Tetangga

22 2 0
                                    

Suara Rana tertahan di tenggorokan. Hanya matanya yang membulat dengan sempurna setelah melihat siapa yang ada di belakangnya.
"Panca. Ngapain kamu di sini?" tanya Rana setelah menemukan suaranya.
"Saya. Saya tinggal di sekitar sini," ucap Panca sambil melihat ke kanan dan ke kiri.
"Mbak Rana tinggal di daerah sini juga?" Panca menatap Rana dengan wajahnya yang masih tegang di bawah sinar lampu milik warga yang dipasangan di dekat pagar.
"I-iya." Rana menjawab dengan ragu. Ada hal yang membuatnya melakukan itu. Walaupun ia kenal Panca. Tetapi ada sebagian hatinya yang menyuruh Rana untuk diam.
"Mbak Rana pulang kerja jam segini setiap hari? Sendirian."
"Ah, enggak. Ini karena lembur aja." Rana melangkahkan kaki. bergerak dari tempatnya.
"Kamu tinggal di mana? Kok saya baru lihat kamu?"
Dalam diam Rana mengigit bibir bawahnya. Ia keceplosan. Bagaimana bisa dirinya yang takut ditanyai macam-macam. Malah menanyakan hal yang tidak ingin ia beritahu jawabannya jika ditodong pertanyaan yang sama.
"Saya." Cukup lama Panca terdiam membuat Rana penasaran hingga gadis itu menoleh ke belakang.

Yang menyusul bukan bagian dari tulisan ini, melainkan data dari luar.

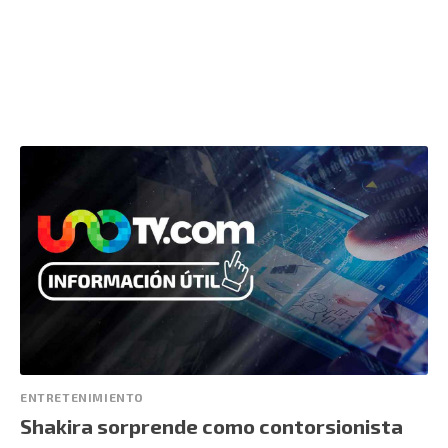
ENTRETENIMIENTO
Shakira sorprende como contorsionista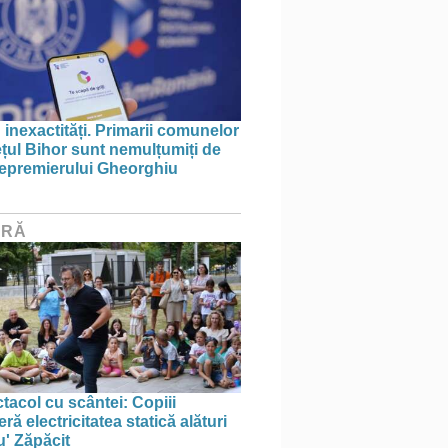
 inexactități. Primarii comunelor
ețul Bihor sunt nemulțumiți de
icepremierului Gheorghiu
URĂ
tacol cu scântei: Copiii
ă electricitatea statică alături
u' Zăpăcit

"Saya kalau ditanya tinggal di mana. Bingung jawabnya. Tapi kalau minta dianterin, saya bisa." Panca menjelaskan dengan cengiran diakhir kalimatnya.
"Saya Ke PD-an ya."
Rana mengesah. Beruntung lelaki itu sadar diri.

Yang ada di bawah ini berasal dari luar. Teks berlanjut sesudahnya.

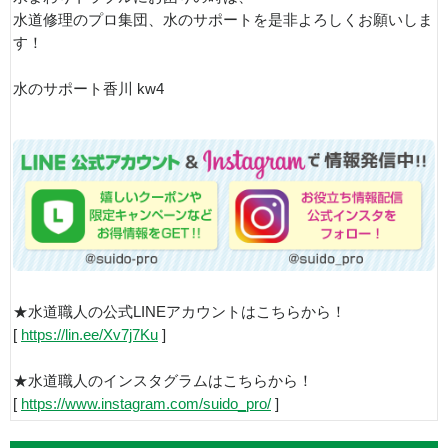
水道修理のプロ集団、水のサポートを是非よろしくお願いしま
す！
水のサポート香川 kw4
★水道職人の公式LINEアカウントはこちらから！
[
https://lin.ee/Xv7j7Ku
]
★水道職人のインスタグラムはこちらから！
[
https://www.instagram.com/suido_pro/
]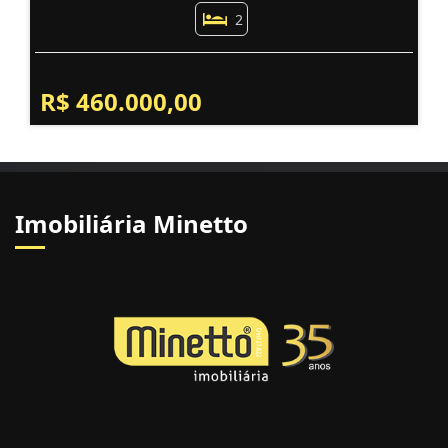
2
R$ 460.000,00
Imobiliária Minetto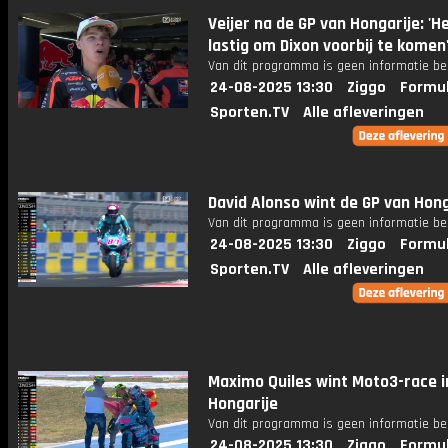
Veijer na de GP van Hongarije: 'H
lastig om Dixon voorbij te komen
Van dit programma is geen informatie be
24-08-2025 13:30
Ziggo
Formul
Sporten.TV
Alle afleveringen
David Alonso wint de GP van Hong
Van dit programma is geen informatie be
24-08-2025 13:30
Ziggo
Formul
Sporten.TV
Alle afleveringen
Maximo Quiles wint Moto3-race i
Hongarije
Van dit programma is geen informatie be
24-08-2025 13:30
Ziggo
Formul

"Dari gang ini ke kanan atau ke kiri?"
"Kanan."
Rana membulatkan matanya. Itu arah menuju Kontrakannya.
"Abis itu?" Rana makin penasaran.
"Ada rumah susun, cat biru. Di sana tempat tinggal saya."
"Loh, dua rumah dari sana tempat tinggal saya!" Rana begitu antusias mengatakan hal itu, dan detik berikutnya gadis itu menutup mulutnys. Ia sudah membocorkan rahasia negara ter rahasia.
"Oh, kontrakan yang pintunya warna merah bukan?" Panca memastikan.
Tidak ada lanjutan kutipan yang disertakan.